I’m trying to train a model with very standard HF code I’ve used before:
import os
from transformers import Trainer, TrainingArguments, AutoModelForCausalLM, AutoTokenizer
from datasets import load_dataset
import torch
from pathlib import Path
import glob
def preprocess_function_proofnet_simple(examples: dict[str, list], tokenizer, max_length: int = 1024) -> dict[str, torch.Tensor]:
"""
Preprocess the input data for the proofnet dataset.
Args:
examples: The examples to preprocess.
tokenizer: The tokenizer for encoding the texts.
Returns:
The processed model inputs.
"""
inputs = [f"{examples['nl_statement'][i]}{tokenizer.eos_token}{examples['formal_statement'][i]}" for i in range(len(examples['nl_statement']))]
model_inputs = tokenizer(inputs, max_length=max_length, padding="max_length", truncation=True, return_tensors="pt")
labels = model_inputs.input_ids.clone()
labels[labels == tokenizer.pad_token_id] = -100
model_inputs["labels"] = labels
return model_inputs
def get_proofnet_dataset(tokenizer, preprocess_function=preprocess_function_proofnet_simple):
dataset_val = load_dataset("hoskinson-center/proofnet", split='validation')
dataset_test = load_dataset("hoskinson-center/proofnet", split='test')
val_dataset = dataset_val.map(lambda examples: preprocess_function(examples, tokenizer), batched=True, remove_columns=["nl_statement", "formal_statement"])
test_dataset = dataset_test.map(lambda examples: preprocess_function(examples, tokenizer), batched=True, remove_columns=["nl_statement", "formal_statement"])
return val_dataset, test_dataset
print()
# export PYTORCH_ENABLE_MPS_FALLBACK=1
os.environ['PYTORCH_ENABLE_MPS_FALLBACK'] = '1'
# Load Hugging Face token from file
with open(Path("~/keys/hf_file_key.txt").expanduser(), "r") as file:
hf_token = file.read().strip()
# Set the Hugging Face token as an environment variable
os.environ["HF_TOKEN"] = hf_token
# Login using the token
from huggingface_hub import login
login(token=os.getenv("HF_TOKEN"))
# Load model and tokenizer
pretrained_model_name_or_path = "openai-community/gpt2"

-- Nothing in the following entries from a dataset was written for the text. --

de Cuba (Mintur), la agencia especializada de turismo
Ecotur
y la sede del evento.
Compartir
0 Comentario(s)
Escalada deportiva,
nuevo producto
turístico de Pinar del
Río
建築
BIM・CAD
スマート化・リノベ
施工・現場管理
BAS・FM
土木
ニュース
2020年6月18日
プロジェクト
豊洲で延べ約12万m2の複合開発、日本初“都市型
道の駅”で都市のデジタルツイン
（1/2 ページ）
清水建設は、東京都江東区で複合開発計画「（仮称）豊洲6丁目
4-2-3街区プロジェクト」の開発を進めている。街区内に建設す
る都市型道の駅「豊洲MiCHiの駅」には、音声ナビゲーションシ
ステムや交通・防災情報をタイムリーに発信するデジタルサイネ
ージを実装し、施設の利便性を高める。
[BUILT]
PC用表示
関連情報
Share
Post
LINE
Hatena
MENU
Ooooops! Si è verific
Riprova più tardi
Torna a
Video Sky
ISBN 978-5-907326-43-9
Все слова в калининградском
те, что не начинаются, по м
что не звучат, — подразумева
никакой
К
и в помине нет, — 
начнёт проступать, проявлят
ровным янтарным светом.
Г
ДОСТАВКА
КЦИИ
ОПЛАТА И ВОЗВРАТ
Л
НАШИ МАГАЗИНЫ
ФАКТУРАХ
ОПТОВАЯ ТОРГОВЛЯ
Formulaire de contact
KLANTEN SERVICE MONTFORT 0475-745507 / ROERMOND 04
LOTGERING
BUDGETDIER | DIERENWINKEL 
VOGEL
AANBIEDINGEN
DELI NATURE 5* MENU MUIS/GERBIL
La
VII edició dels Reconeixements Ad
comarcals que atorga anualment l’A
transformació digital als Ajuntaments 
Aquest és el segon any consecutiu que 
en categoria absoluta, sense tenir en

if 'gpt2' in pretrained_model_name_or_path:
tokenizer = AutoTokenizer.from_pretrained(pretrained_model_name_or_path)
if tokenizer.pad_token_id is None:
tokenizer.pad_token = tokenizer.eos_token
print(f'{tokenizer.pad_token=}')
print(f'{tokenizer.eos_token=}\n{tokenizer.eos_token_id=}')
model = AutoModelForCausalLM.from_pretrained(pretrained_model_name_or_path)
# device = torch.device(f"cuda:{0}" if torch.cuda.is_available() else ("mps" if torch.backends.mps.is_available() else "cpu"))
# device = torch.device(f"cuda:{0}" if torch.cuda.is_available() else "cpu")
device = torch.device('cpu')
print(f'{device=}')
model = model.to(device)
max_length: int = tokenizer.model_max_length
print(f'{max_length=}')
# Define training arguments with memory optimization tricks
training_args = TrainingArguments(
output_dir="~/tmp/results", # Output directory for saving model checkpoints
per_device_train_batch_size=1, # Training batch size per device
per_device_eval_batch_size=1, # Evaluation batch size per device
max_steps=2, # Total number of training steps
logging_dir='~/tmp/logs', # Directory for storing logs
logging_steps=10, # Frequency of logging steps
gradient_accumulation_steps=1, # Accumulate gradients to simulate a larger batch size
save_steps=500, # Save checkpoint every 500 steps
save_total_limit=3, # Only keep the last 3 checkpoints
evaluation_strategy="steps", # Evaluate model at specified steps
eval_steps=100, # Evaluate every 100 steps
gradient_checkpointing=True, # Enable gradient checkpointing to save memory
optim="paged_adamw_32bit", # Optimizer choice with memory optimization
learning_rate=1e-5, # Learning rate for training
warmup_ratio=0.01, # Warmup ratio for learning rate schedule
weight_decay=0.01, # Weight decay for regularization
lr_scheduler_type='cosine', # Learning rate scheduler type
report_to="none", # Disable reporting to external tracking tools
# bf16=torch.cuda.is_bf16_supported(), # Use BF16 if supported by the hardware
half_precision_backend="auto", # Automatically select the best backend for mixed precision
# dataloader_num_workers=4, # TODO Number of subprocesses for data loading
# dataloader_pin_memory=True, # TODO periphery, Pin memory in data loaders for faster transfer to GPU
# skip_memory_metrics=True, # Skip memory metrics to save memory
# dataloader_prefetch_factor=2, # TODO periphery, Number of batches to prefetch
# torchdynamo="nvfuser", # TODO periphery, Use NVFuser backend for optimized torch operations
full_determinism=True, # TODO periphery, Ensure reproducibility
use_cpu=True,
)
train_dataset, test_dataset = get_proofnet_dataset(tokenizer)
# Initialize the Trainer
trainer = Trainer(
model=model,
args=training_args,
train_dataset=train_dataset,
# eval_dataset=eval_dataset,
)
# Start training
print(f'\n-- Start training')
trainer.train()
# Save the model and tokenizer
trainer.save_model(output_dir="~/tmp/results")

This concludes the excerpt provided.